In [1]:
import numpy as np
from scipy.stats import invgamma
import random

In [39]:
class Environment(object):
    """
    Generates random users at each time step in the MAB process. 
    Logs user recommendations.

    Parameters
    ----------
    filePath : str, default=None
        Path to dataset
    k : int, default=3 
        number of latent features
    var_star : float, default=0.5
        model variance hyper-parameter
    genData : bool, default=False
        create synthetic dataset

    """
    def __init__(self, filePath=None, k=3, var_star=0.5, genData=False):
        self.K = k
        self.var_star = var_star
        # dictionary tracks which users/items have been seen
        self.history = {}

        # load and process data from file
        if genData:
            self.num_users = 20
            self.num_items = 50
            self.mu_u = 0 
            self.mu_v = 0
            self.var_u = 1
            self.var_v = 1
            self.mu_star = 0
            self.data = self.gen_syn_data()
        else: # generate synthetic dataset
            # 1. read in data
            # 2. preprocess data to get user/items/ratings dicts
            # 3. set num_users/num_movies
            # 4. set default var_u, var_v (to be used in bayesian PTS)
            pass

        self.userItemsCount = self.items_per_user(genData)
        self.userRewards = { k: [] for k,v in enumerate(range(self.num_users)) } 
        self.userRecItems = { k: [] for k,v in enumerate(range(self.num_users)) } 
        


    def gen_syn_data(self):
        """ 
        Generates synthetic dataset according to sec. 5.1, pg.6 [1]

        Returns
        -------
        data : dict, 
            dictionary of data containing U,V, R_true, R_obs (noisy R_true)
        """

        #U = np.random.normal(self.mu_u, self.var_u, (self.num_users, self.K)) 
        #V = np.random.normal(self.mu_v, self.var_v, (self.num_items, self.K))
        U = np.zeros((self.num_users, self.K))
        V = np.zeros((self.num_items, self.K))
        R_true = np.dot( U, V.T )
        R_obs = R_true + np.random.normal(self.mu_star, self.var_star) # add gaussian noise to R_true
        return { 'U': U, 'V': V, 'R_true': R_true, 'R_obs': R_obs }

    def get_new_user(self):
        """ 
        Randomly samples new user from user/item pairs not yet seen in data 

        Returns
        -------
        user_id : int, 
            new user_id generated at random
        """

        # List of user ids with rated items we haven't yet seen
        available_users = [key for key, v in self.userItemsCount.items() if v > 0]
        if len(available_users) > 0:
            user_id = random.choice(available_users)
            # decrease num of remaining movies
            self.userItemsCount[user_id] -= 1 
            #print("user_id: {} | unseen movie count: {}".format(user_id, self.userItemsCount[user_id]))
            return user_id
        else:
            print("ERROR: All user/item pairs have been seen!")
            print("Restarting user log...exit to cancel!")
            self.userItemsCount = self.items_per_user()
            user_id = self.get_new_user()
            return user_id


    def items_per_user(self, genData=False):
        """ 
        maps user ids to count of num of items they've rated in data 

        Returns
        -------
        userItemsCount : dict, userId : item count
            dictionary of userIds to count of rated items
        """
        if genData:
            userItemsCount = {}
            for user in range(len(self.data['R_true'])):
                movie_idxs = np.where(self.data['R_true'][user, :] > .0)
                userItemsCount[user] = len(movie_idxs)
            return userItemsCount
        else:
            raise NotImplementedError

    def itemsRatedByUser(self, user_id):
        """ 
        useful for synthetic data but probably need to reimplement 
        with real data 

        Returns
        -------
        V_j : Numpy matrix, shape ( O(M) x K )
            matrix of items rated by user.
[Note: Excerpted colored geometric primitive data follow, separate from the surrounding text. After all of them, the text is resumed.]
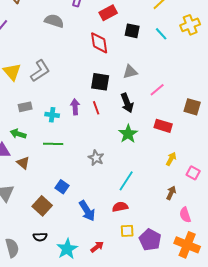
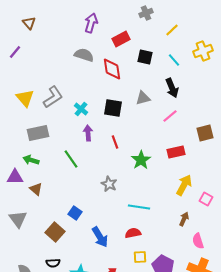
gray semicircle: (54, 21) -> (84, 55), moved
black arrow: (127, 103) -> (172, 88), moved
gray rectangle: (25, 107) -> (38, 133), size x1.5
brown square: (192, 107) -> (205, 133), turned -30
red line: (96, 108) -> (115, 142), moved
cyan cross: (52, 115) -> (81, 109), moved, turned 32
red rectangle: (163, 126) -> (176, 152), turned -30
green line: (53, 144) -> (71, 159), moved, turned 54
yellow arrow: (171, 159) -> (184, 185), size x1.5
cyan line: (126, 181) -> (139, 207), turned 65

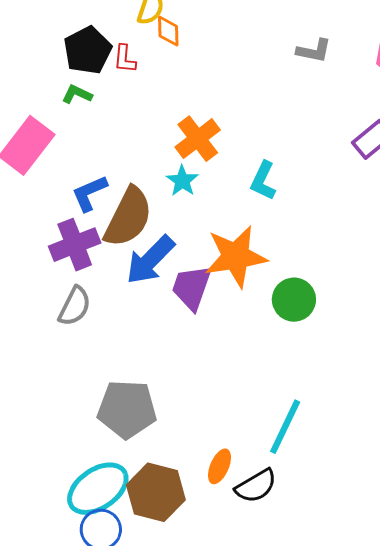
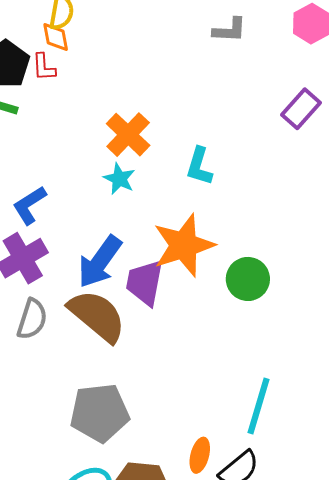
orange diamond: (168, 31) -> (56, 37), moved
brown semicircle: (128, 217) -> (97, 316), moved, turned -68

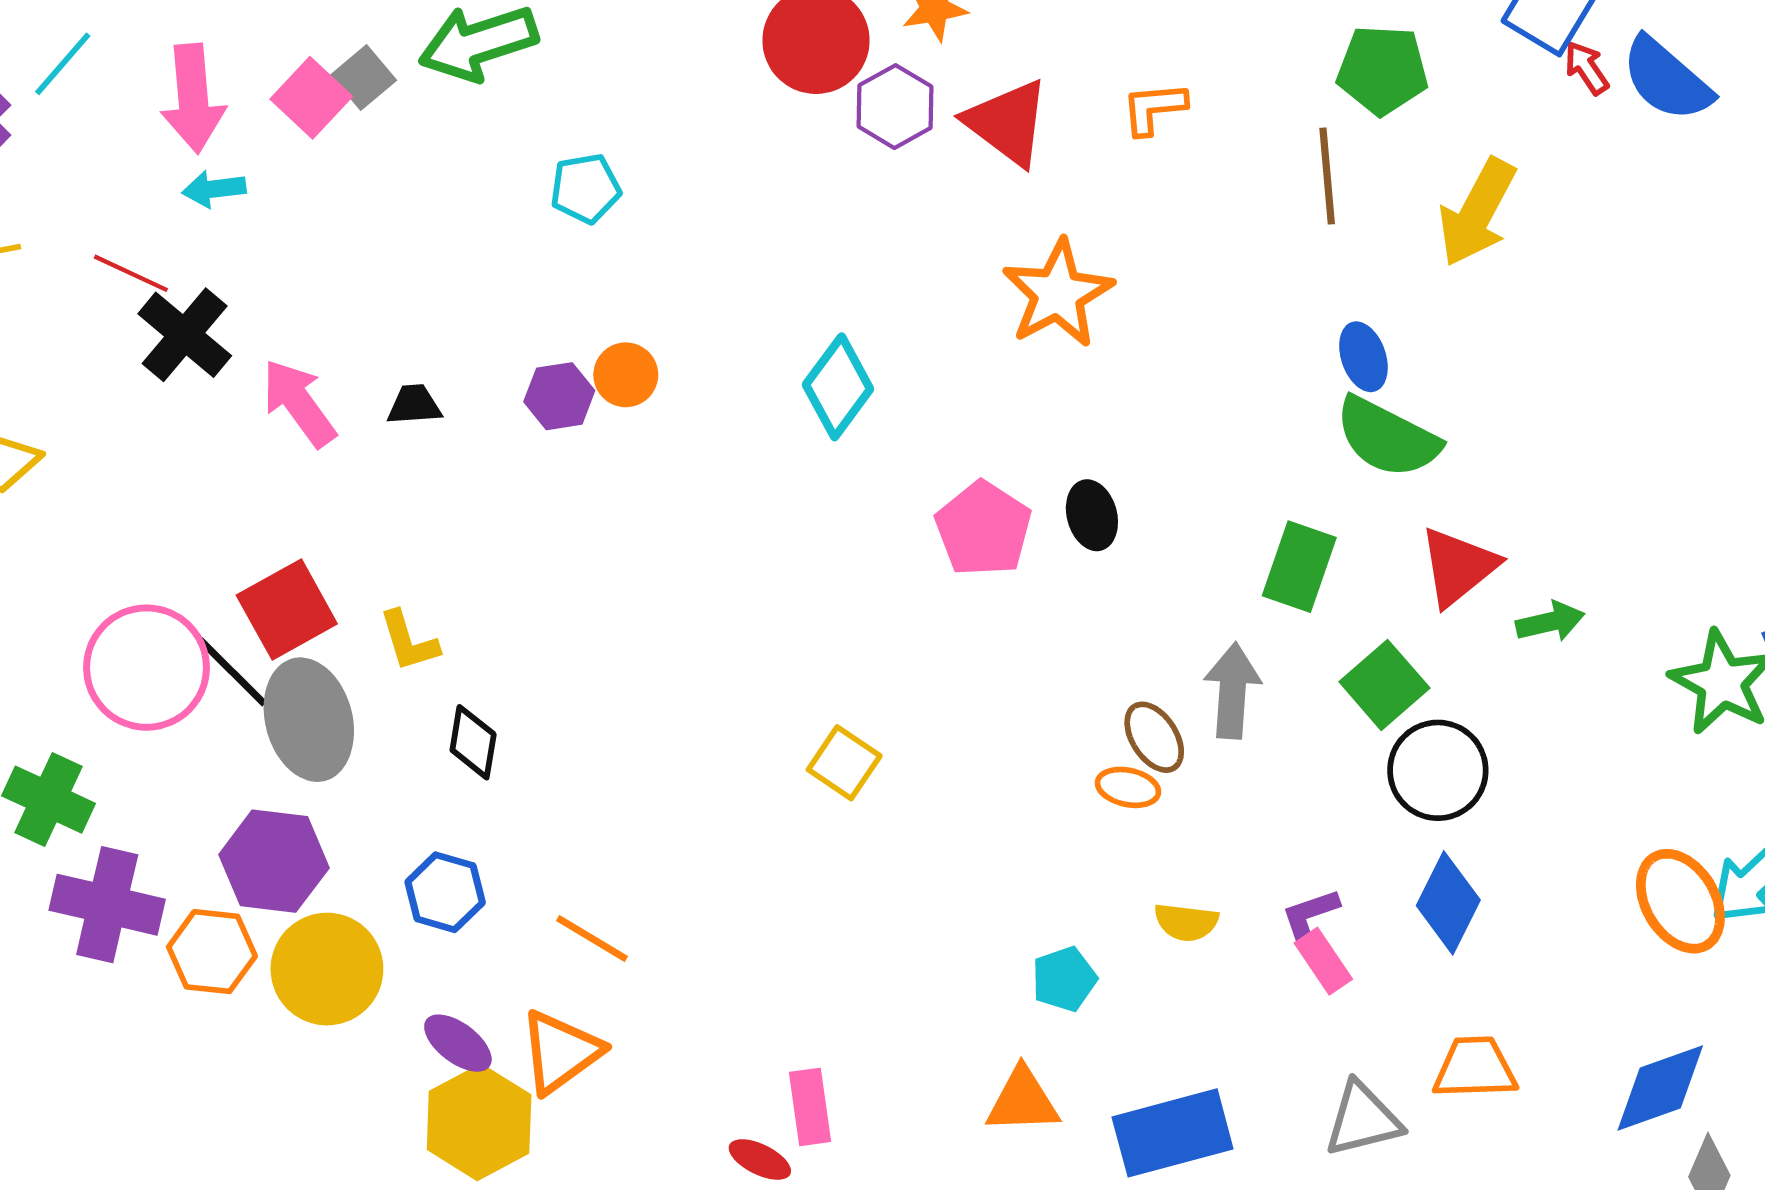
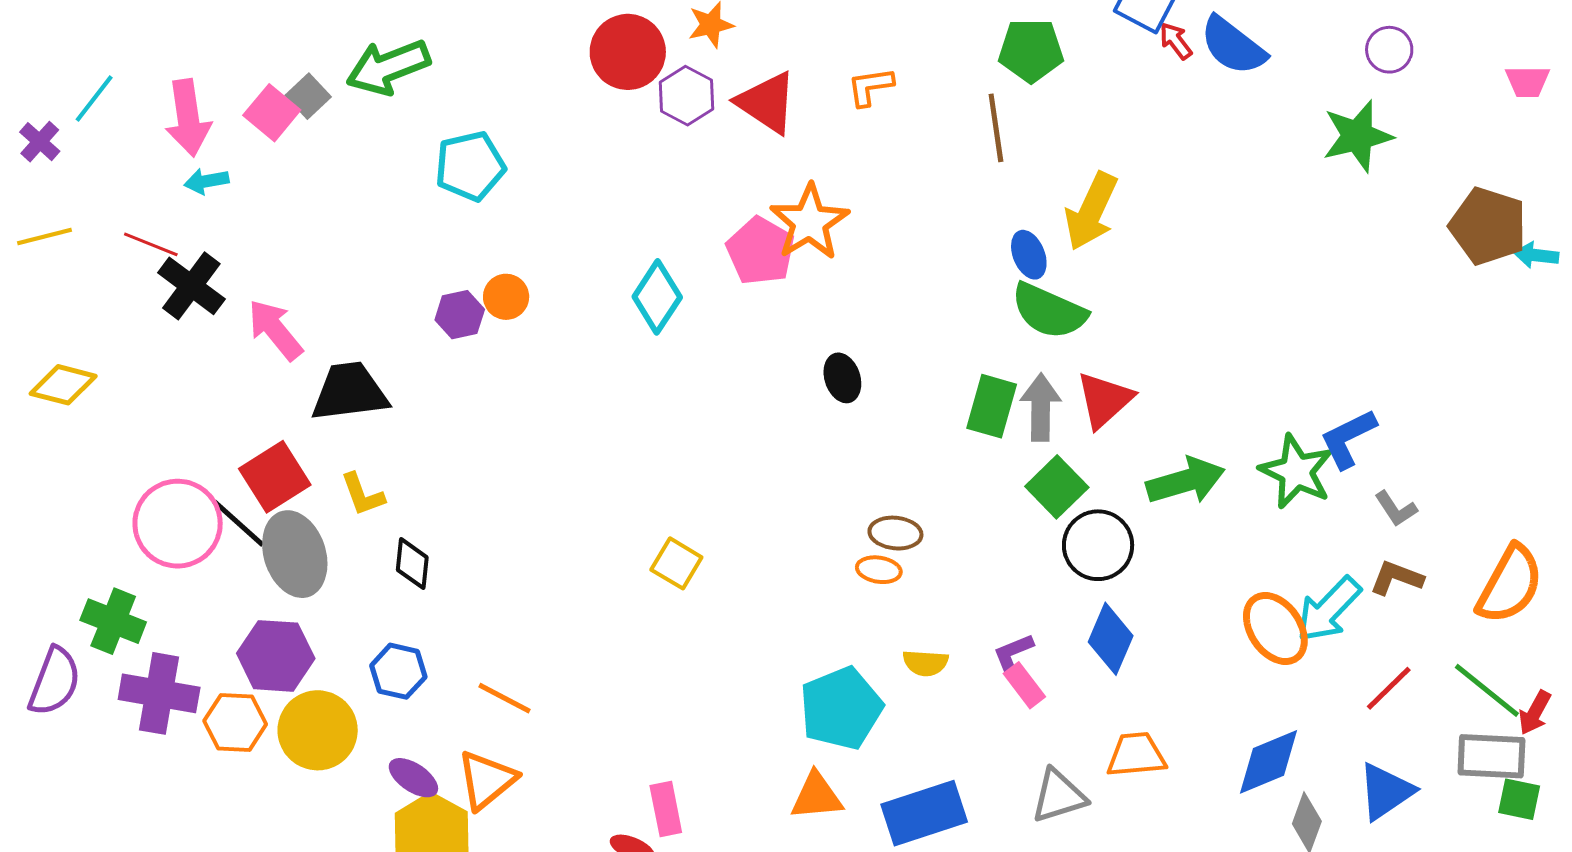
cyan pentagon: (585, 188) -> (470, 166), size x1.4
yellow arrow: (1477, 212) -> (1091, 211), moved
black trapezoid: (414, 405) -> (350, 392), moved, size x2.0
pink pentagon: (983, 529) -> (760, 251), moved
green arrow: (1550, 622) -> (1186, 481), moved, size x1.6
gray arrow: (1232, 691) -> (1041, 407), moved
brown ellipse: (1154, 737) -> (895, 533), turned -48
cyan pentagon: (1064, 979) -> (841, 708), size x1.8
M upper bounded total items
        """
        item_ids = self.userRecItems[user_id]
        V_j = self.data['V'][item_ids]
        if len(V_j) == 0:
            return np.zeros((1,self.K))
        return V_j

    def usersWhoRatedItem(self, item_id):
        raise NotImplementedError
    
    def get_reward_vector(self, user_id):
        _r = self.userRewards[user_id]
        if len(_r) == 0:
            return 1.0
        # reward for user i from 1:t-1
        rPred_History = np.asarray(_r).reshape(1,-1) 
        return rPred_History






In [21]:
class Particles(object):
    
    def __init__(self, num_particles, num_users, num_items, k=3):
        
        self.num_particles = num_particles
        self.particles = self.init_particles(num_users, num_items)
        self.weights = [1./self.num_particles] * self.num_particles
        
    def init_particles(self, num_users, 
                               num_items, 
                               mu_u=0, 
                               var_u=1, 
                               mu_v=0, 
                               var_v=1, 
                               k=3):
        
        particles = {}
        for i in range(self.num_particles):
            particles[i] = {
                        'U': np.random.normal(mu_u, var_u, (num_users, k)),
                        'V': np.random.normal(mu_v, var_v, (num_items, k)),
                        'var_u': var_u,
                        'var_v': var_v }
        return particles
    
    def sample(self, t=1):
        if t == 1:
            return random.choice( list(self.particles.keys()) )
        raise NotImplementedError
    
    def reweighting(self):
        raise NotImplementedError
    
    def update_weights(self):
        raise NotImplementedError



In [67]:
class PTS(object):
    """
    Does the heavy lifting lol... missing good description.
    Does most of Thompson Sampling and Prob. Matrix Factorization

    Parameters
    ----------
    alpha : float, default=2.
        shape hyper-parameter for Gamma dist.
    beta : float, default=0.5
        shape hyper-parameter for Gamma dist.
    var_star : float, default=0.5
        model variance hyper-parameter
    k : int, default=3 
        number of latent features
    """
    def __init__(self, alpha=2, beta=0.5, var_star=1.0, k=3):
        self.alpha = alpha
        self.beta = beta
        self.var_star = var_star
        self.K = k 
        self.history_log = {}
        
    def sample_var(self, matrix, N):
        """ 
        Calculates the posterior of precision which is closed
        form assuming Gamma prior => inverse gamma
        Pr(lamba_u | U, alpha, beta) = IG(*)

        Params
        ------
        matrix : type Numpy matrix
            U or V matrix depending on if var_u or var_v
        N : type int 
            ** N (M) = number of users (or M=items)

        Returns
        -------
        var : type float, 
            var_u or var_v
        """
        alpha = ( (N * self.K) / 2.0 ) + self.alpha
        beta = 0.5 * np.linalg.norm(matrix, 'fro') + self.beta
        # Generate random value from inverse gamma(shape,scale)
        var = invgamma.rvs(alpha, scale=beta)
        return var
    
    def sample_Ui(self, V_j, r_ij, var_u): # verify
        """ 
        Sample Ui from the posterior:
        Pr(Ui | V, R, var*, var_u) ~ N( Ui | mu_ui, (prec_ui)^-1 )

        Params
        ------
        V_j : type Numpy matrix, shape = O(M) x K 
            matrix of items rated by user from 1:t-1
        r_ij : type array, shape = 1 x O(M)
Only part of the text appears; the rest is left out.